I thought about what I need for parallelizing an algorithm I am working
on. Background: I am working on my decision tree implementation
(https://notabug.org/ZelphirKaltstahl/guile-ml/src/wip-port-to-guile),
which is currently only using a single core. Training the model splits
the tree into subtrees, which is an opportunity for running things in
parallel. Subtrees can subsequently split again and that could again
result in a parallel evaluation of the subtrees.

Since it might not always be desired to use potentially all available
cores (blocking the whole CPU), I would like to add the possibility for
the user of the algorithm to limit the number of cores used by the
algorithm, most likely using a keyword argument, which defaults to the
number of cores. Looking at futures, parallel forms and the fibers
library, I've had the following thoughts:

1. fibers support a ~#:parallelism~ keyword and thus the number of
fibers running in parallel can be set for ~run-fibers~, which creates a
scheduler, which might be used later, possibly avoiding to keep track of
how many threads are being used. It would probably be important when
using fibers, to always make use of the same scheduler, as a new
scheduler might not know anything about other schedulers and the limit
for parallelism might be overstepped.
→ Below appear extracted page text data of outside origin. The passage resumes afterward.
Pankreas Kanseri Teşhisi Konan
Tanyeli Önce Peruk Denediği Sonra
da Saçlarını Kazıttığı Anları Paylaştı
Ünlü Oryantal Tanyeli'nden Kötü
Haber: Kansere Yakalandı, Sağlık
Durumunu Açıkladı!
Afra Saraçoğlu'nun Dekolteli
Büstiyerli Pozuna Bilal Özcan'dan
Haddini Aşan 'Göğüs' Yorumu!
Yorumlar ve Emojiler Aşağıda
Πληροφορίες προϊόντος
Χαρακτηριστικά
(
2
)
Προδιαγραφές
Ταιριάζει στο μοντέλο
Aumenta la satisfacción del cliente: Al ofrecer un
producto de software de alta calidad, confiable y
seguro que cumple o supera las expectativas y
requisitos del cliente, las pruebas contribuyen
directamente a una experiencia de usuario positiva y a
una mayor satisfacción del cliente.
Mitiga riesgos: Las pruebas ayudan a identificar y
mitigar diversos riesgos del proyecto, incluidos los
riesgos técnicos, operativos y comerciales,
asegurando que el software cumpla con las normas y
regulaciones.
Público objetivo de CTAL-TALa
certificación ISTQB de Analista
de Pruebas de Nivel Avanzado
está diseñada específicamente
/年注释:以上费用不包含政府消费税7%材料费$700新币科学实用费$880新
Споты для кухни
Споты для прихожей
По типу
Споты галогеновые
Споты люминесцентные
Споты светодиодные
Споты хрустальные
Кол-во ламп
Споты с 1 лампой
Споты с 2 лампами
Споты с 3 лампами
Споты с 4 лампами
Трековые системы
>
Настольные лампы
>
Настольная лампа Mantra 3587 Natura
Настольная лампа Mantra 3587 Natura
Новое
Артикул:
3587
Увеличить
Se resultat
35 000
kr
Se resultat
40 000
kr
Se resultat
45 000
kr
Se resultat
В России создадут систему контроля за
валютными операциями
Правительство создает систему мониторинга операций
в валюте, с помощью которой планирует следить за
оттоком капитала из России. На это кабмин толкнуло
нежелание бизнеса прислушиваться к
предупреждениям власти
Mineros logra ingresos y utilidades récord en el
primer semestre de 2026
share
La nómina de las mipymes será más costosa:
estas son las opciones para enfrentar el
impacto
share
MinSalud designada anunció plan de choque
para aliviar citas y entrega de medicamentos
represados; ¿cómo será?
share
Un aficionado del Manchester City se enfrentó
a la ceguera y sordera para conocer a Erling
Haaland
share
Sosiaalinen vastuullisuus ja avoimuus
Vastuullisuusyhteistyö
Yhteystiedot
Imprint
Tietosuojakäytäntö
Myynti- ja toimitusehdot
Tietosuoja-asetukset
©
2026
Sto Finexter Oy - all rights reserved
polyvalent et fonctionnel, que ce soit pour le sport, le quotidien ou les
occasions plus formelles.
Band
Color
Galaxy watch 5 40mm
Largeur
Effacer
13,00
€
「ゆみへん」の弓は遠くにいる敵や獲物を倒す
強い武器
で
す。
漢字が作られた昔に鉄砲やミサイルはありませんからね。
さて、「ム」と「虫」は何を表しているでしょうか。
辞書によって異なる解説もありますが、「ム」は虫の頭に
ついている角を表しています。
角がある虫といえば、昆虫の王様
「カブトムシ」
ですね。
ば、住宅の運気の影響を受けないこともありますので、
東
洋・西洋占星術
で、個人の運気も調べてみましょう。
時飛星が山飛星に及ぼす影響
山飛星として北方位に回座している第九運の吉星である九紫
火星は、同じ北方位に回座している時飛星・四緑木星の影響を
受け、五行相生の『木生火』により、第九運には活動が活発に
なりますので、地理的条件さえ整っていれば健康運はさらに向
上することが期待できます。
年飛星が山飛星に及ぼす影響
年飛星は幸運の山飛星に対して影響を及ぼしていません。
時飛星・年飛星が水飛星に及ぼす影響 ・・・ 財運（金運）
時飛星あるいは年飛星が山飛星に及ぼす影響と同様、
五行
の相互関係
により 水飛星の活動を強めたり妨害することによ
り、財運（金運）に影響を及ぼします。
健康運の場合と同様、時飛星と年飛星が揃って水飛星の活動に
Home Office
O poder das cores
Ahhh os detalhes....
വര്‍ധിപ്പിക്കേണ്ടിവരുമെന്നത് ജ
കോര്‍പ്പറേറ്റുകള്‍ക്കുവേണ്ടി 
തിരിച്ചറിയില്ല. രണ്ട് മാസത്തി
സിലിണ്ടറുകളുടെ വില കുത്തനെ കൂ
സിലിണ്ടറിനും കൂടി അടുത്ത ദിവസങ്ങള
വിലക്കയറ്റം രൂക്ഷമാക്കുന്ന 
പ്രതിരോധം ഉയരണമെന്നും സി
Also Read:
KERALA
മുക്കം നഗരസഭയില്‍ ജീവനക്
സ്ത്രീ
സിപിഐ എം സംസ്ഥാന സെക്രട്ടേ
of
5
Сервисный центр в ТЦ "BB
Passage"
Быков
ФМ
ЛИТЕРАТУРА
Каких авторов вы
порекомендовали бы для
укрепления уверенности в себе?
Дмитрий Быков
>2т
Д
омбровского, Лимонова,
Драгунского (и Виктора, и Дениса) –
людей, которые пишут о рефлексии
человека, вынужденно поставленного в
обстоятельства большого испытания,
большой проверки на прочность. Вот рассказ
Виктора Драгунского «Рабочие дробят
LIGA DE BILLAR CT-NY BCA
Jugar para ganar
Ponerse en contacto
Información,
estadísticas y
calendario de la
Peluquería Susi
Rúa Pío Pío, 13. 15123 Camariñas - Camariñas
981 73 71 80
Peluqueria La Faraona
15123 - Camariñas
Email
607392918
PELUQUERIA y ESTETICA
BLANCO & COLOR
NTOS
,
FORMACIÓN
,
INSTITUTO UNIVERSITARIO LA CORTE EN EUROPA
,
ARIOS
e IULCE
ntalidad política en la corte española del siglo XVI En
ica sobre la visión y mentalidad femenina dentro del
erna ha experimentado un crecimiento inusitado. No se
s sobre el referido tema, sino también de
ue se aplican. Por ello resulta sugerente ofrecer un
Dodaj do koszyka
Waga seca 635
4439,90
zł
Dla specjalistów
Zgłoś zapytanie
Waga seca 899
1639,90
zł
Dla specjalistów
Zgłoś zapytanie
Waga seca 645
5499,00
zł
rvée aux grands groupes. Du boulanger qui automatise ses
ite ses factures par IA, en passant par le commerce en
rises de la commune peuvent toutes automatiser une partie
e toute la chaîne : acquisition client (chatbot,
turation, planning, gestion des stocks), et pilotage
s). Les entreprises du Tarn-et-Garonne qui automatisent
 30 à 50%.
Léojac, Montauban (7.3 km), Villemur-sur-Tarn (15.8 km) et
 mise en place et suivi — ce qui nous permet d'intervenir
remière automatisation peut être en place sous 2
Schedulers, which are controlled
by the initial scheduler are probably OK. I will need to re-read the
fibers manual on that.

2. With parallel forms, there are ~n-par-map~ and ~n-par-for-each~,
where one can specify the maximum number of threads running in parallel.
However, when recursively calling these procedures (in my case
processing subtrees of a decision tree, which might split into subtrees
again), one does not have the knowledge of whether the processing of the
other recursive calls has finished and cannot know, how many other
threads are being used currently. Calling one of these procedures again
might run more threads than specified on a upper level call.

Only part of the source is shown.